[[ Data records, beginning ]]

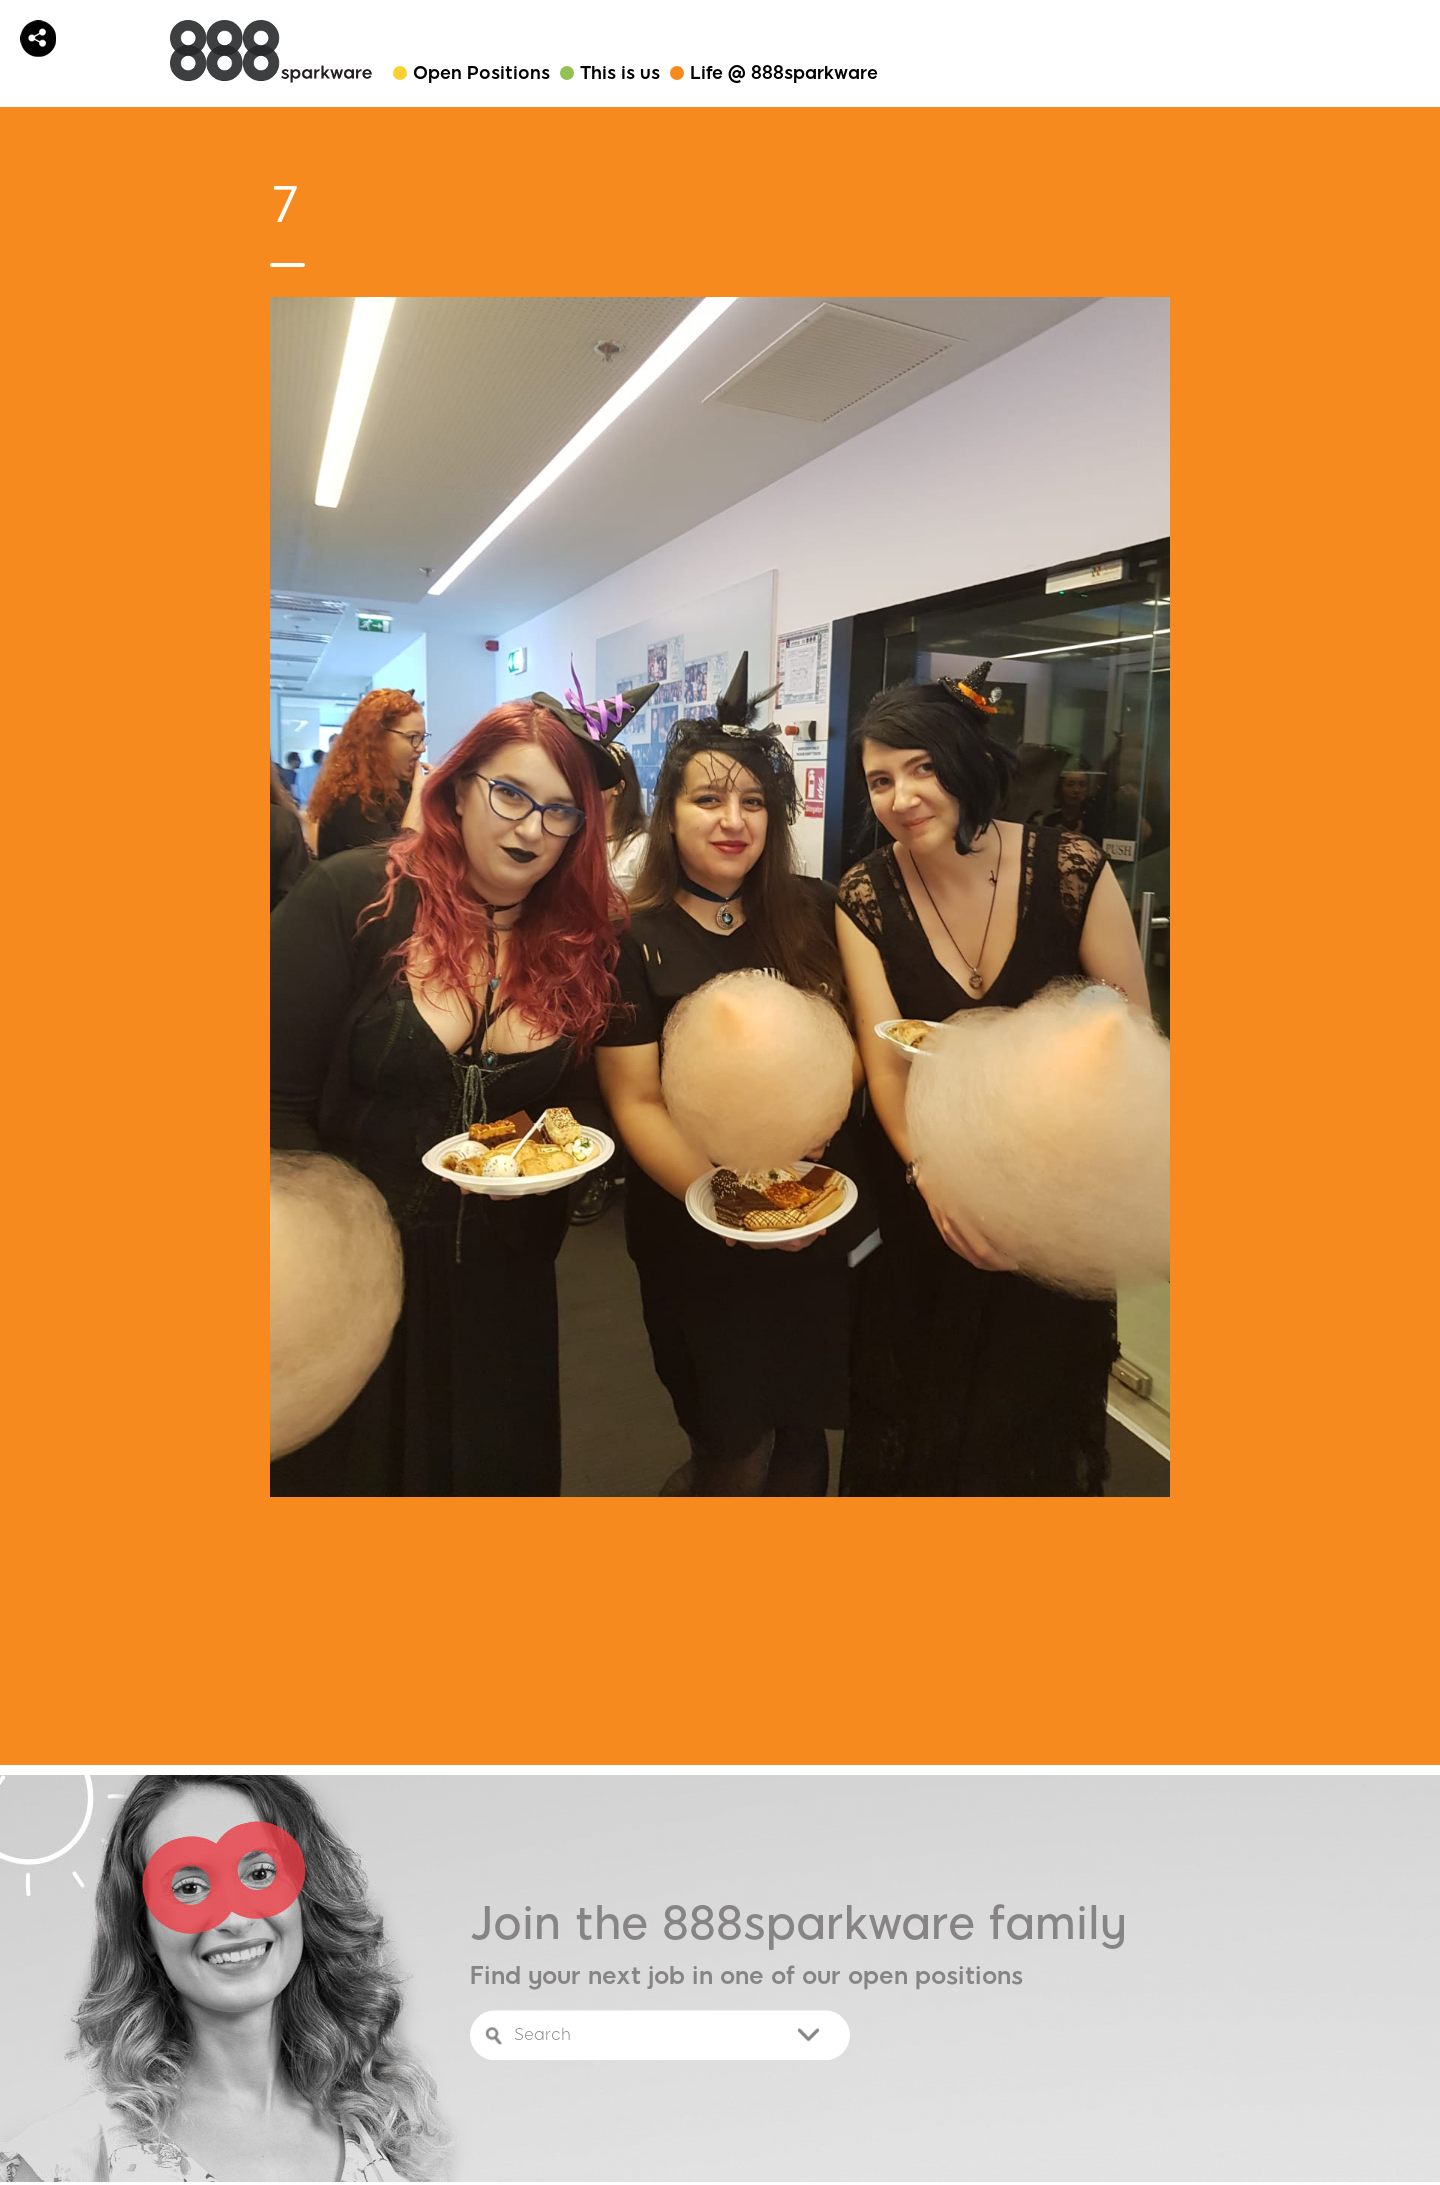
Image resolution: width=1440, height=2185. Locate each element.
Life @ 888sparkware (784, 73)
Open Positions (481, 73)
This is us (620, 73)
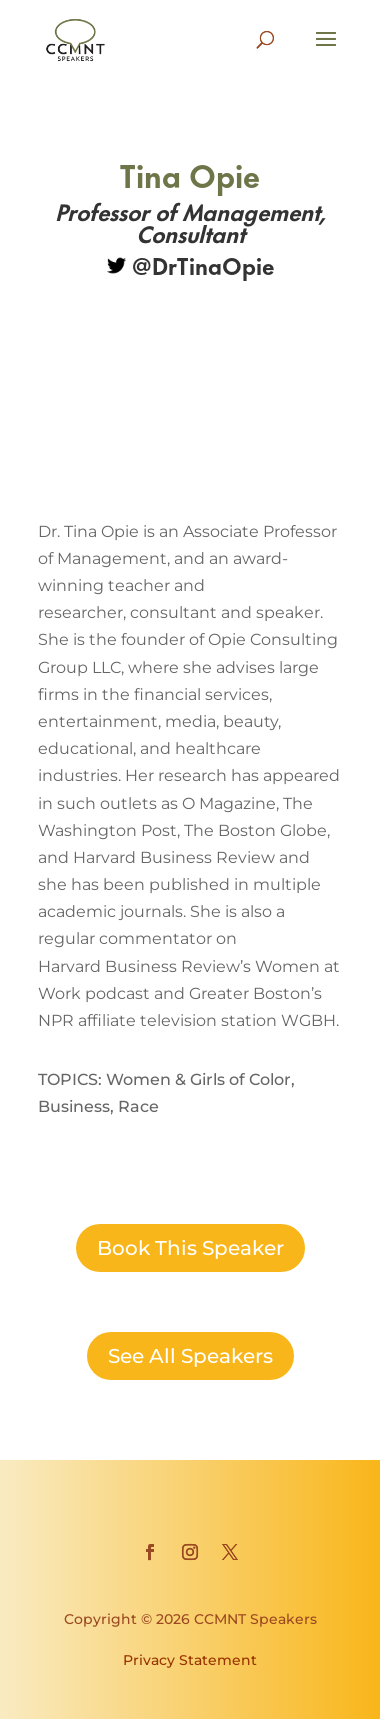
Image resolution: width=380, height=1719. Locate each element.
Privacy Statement (190, 1660)
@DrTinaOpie (190, 264)
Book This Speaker (190, 1248)
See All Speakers (190, 1356)
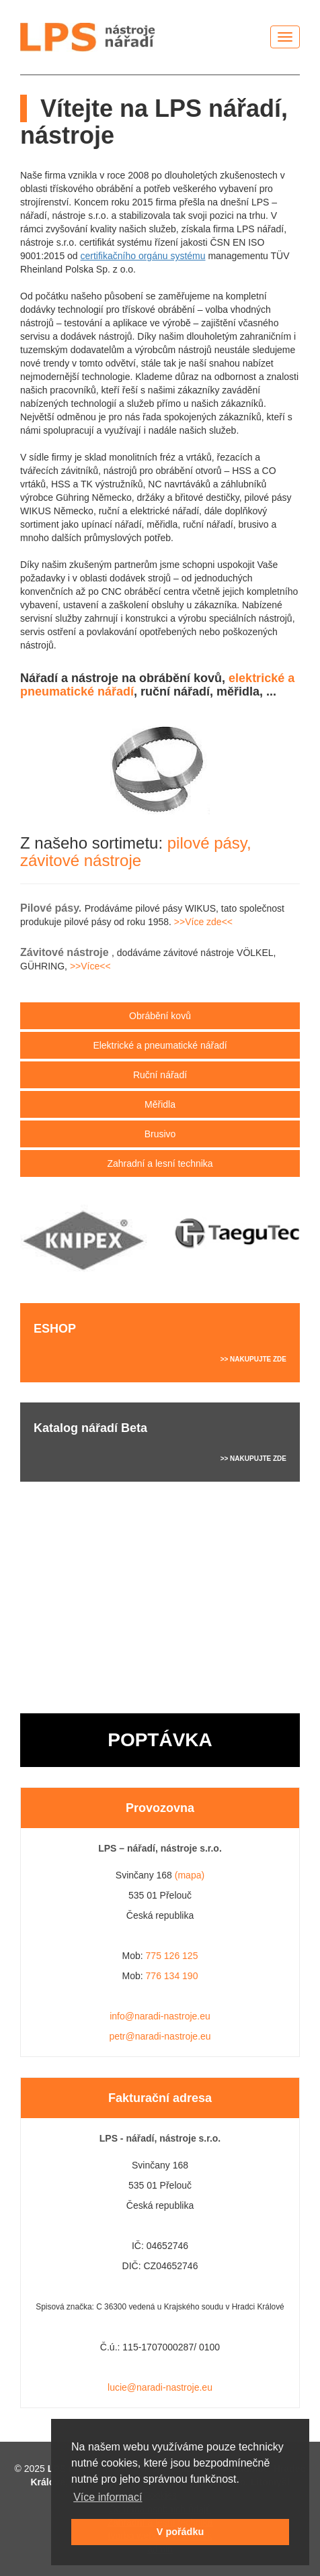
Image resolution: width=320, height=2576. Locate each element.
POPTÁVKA (160, 1739)
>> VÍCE (273, 1564)
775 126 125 (172, 1955)
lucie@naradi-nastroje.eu (160, 2387)
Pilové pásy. (52, 908)
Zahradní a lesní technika (159, 1163)
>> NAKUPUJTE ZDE (253, 1359)
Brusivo (160, 1134)
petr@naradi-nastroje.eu (159, 2036)
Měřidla (160, 1104)
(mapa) (189, 1875)
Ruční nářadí (160, 1074)
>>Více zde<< (203, 921)
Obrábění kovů (160, 1015)
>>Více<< (90, 966)
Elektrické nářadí (160, 1045)
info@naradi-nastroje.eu (160, 2016)
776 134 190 (172, 1975)
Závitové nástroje (66, 952)
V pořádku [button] (180, 2531)
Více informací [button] (107, 2497)
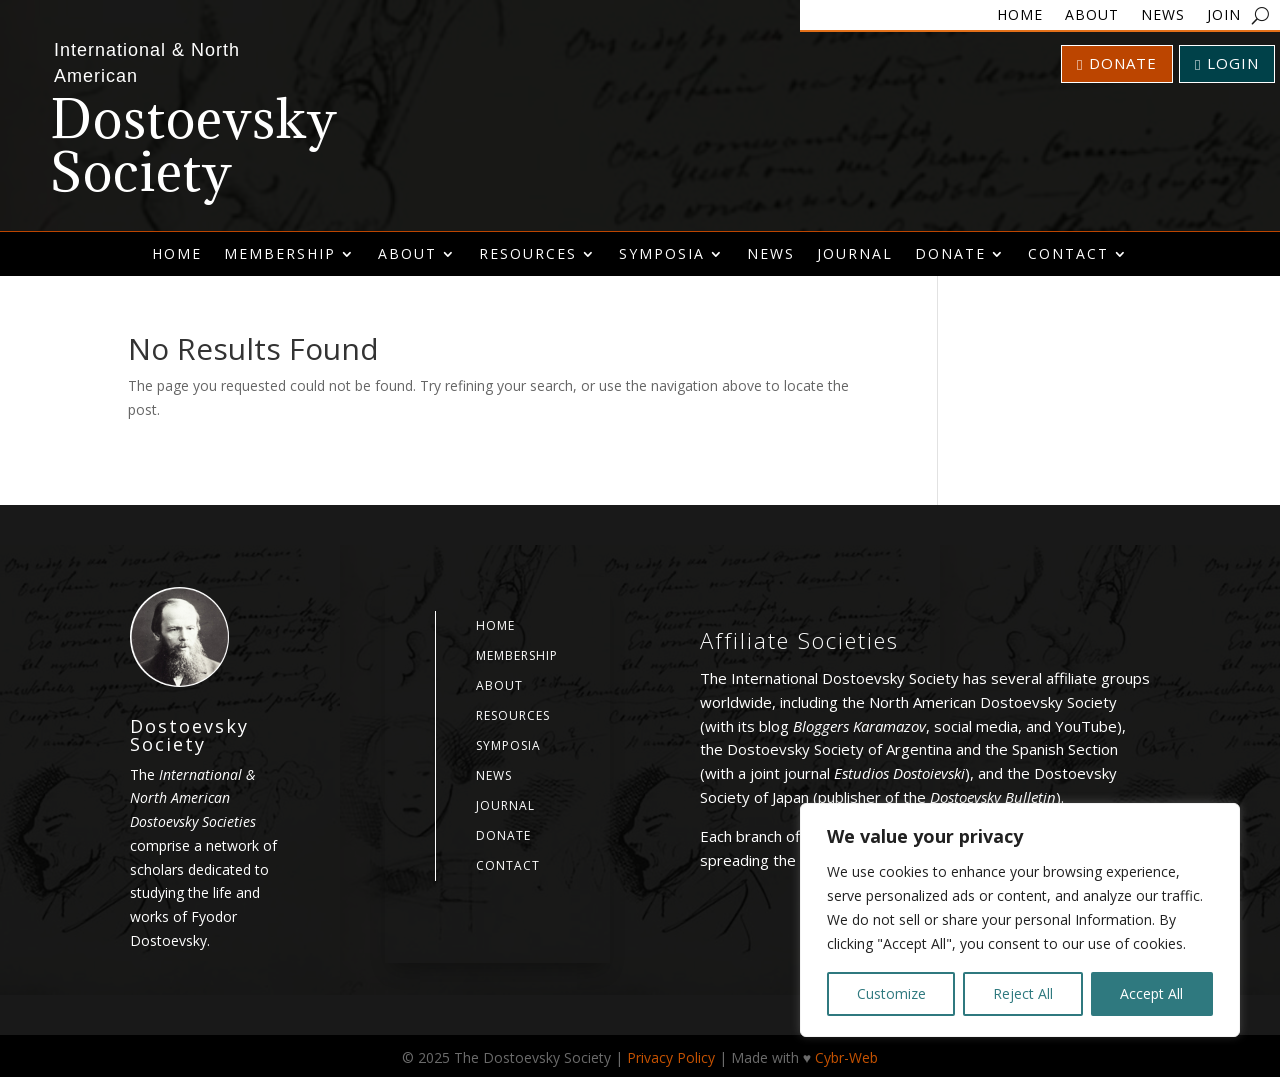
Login (1227, 63)
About (1092, 16)
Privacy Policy (671, 1057)
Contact (1068, 253)
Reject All (1023, 993)
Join (1224, 16)
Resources (528, 253)
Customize (891, 993)
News (1163, 16)
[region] (1020, 920)
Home (1020, 16)
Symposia (662, 253)
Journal (855, 253)
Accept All (1151, 993)
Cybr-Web (846, 1057)
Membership (280, 253)
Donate (1117, 63)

[[ Data records, end ]]

Work instructions
All lines from the one bearing "Měřidla (160, 1104)" through the last line of the records, and only those, should be duplicated exactly; no picture belongs in the copy.

Reply to the exercise
Měřidla (160, 1104)
(mapa) (189, 1875)
Ruční nářadí (160, 1074)
>>Více zde<< (203, 921)
Obrábění kovů (160, 1015)
>>Více<< (90, 966)
Elektrické nářadí (160, 1045)
info@naradi-nastroje.eu (160, 2016)
776 134 190 (172, 1975)
Závitové nástroje (66, 952)
V pořádku [button] (180, 2531)
Více informací [button] (107, 2497)
Login (1227, 63)
About (1092, 16)
Privacy Policy (671, 1057)
Contact (1068, 253)
Reject All (1023, 993)
Join (1224, 16)
Resources (528, 253)
Customize (891, 993)
News (1163, 16)
[region] (1020, 920)
Home (1020, 16)
Symposia (662, 253)
Journal (855, 253)
Accept All (1151, 993)
Cybr-Web (846, 1057)
Membership (280, 253)
Donate (1117, 63)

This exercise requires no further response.